The cliff divers of Acapulco push off horizontally from rock platforms about 35 m above the water, but they must clear rocky outcrops at water level that extend out into the water 5.0 m from the base of the cliff directly under their launch point. See Fig. 3–53. What minimum push-off speed is necessary to clear the rocks? How long are they in the air?

Consider the downward direction as positive y and the origin as the point from which the divers push off the cliff. Also, in the vertical direction, the value of the initial velocity is equivalent to zero.

Given data:

The distance above the water is $d=35\mathrm{m}$.

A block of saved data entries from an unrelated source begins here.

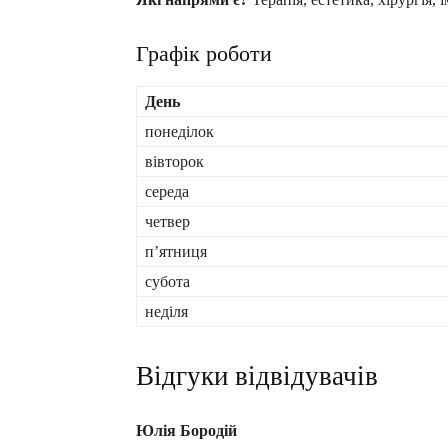
Графік роботи
День
понеділок
вівторок
середа
четвер
пʼятниця
субота
неділя
Відгуки відвідувачів
Юлія Бородій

The distance from the base of the cliff is $L=5\mathrm{m}$.

The formula to calculate the time of flight can be written as:

$d=ut+\frac{1}{2}g{t}^2$

Here, u is the initial velocity in the vertical direction whose value is zero, and g is the gravitational acceleration.

On plugging the values in the above relation, you get:

$\begin{array}{c}35\mathrm{m}=\left(0\right)t+\frac{1}{2}\left(9.81\mathrm{m}/{\mathrm{s}}^2\right)t^2\\ t=2.67\mathrm{s}\end{array}$

Thus, $t=2.67\mathrm{s}$is the required time.

The formula to calculate speed can be written as:

$v=\frac{L}{t}$

On plugging the values in the above relation, you get:

$\begin{array}{l}v=\left(\frac{5\mathrm{m}}{2.67\mathrm{s}}\right)\\ v=1.87\mathrm{m}/\mathrm{s}\end{array}$

Thus, $v=1.87\mathrm{m}/\mathrm{s}$is the minimum push-off speed.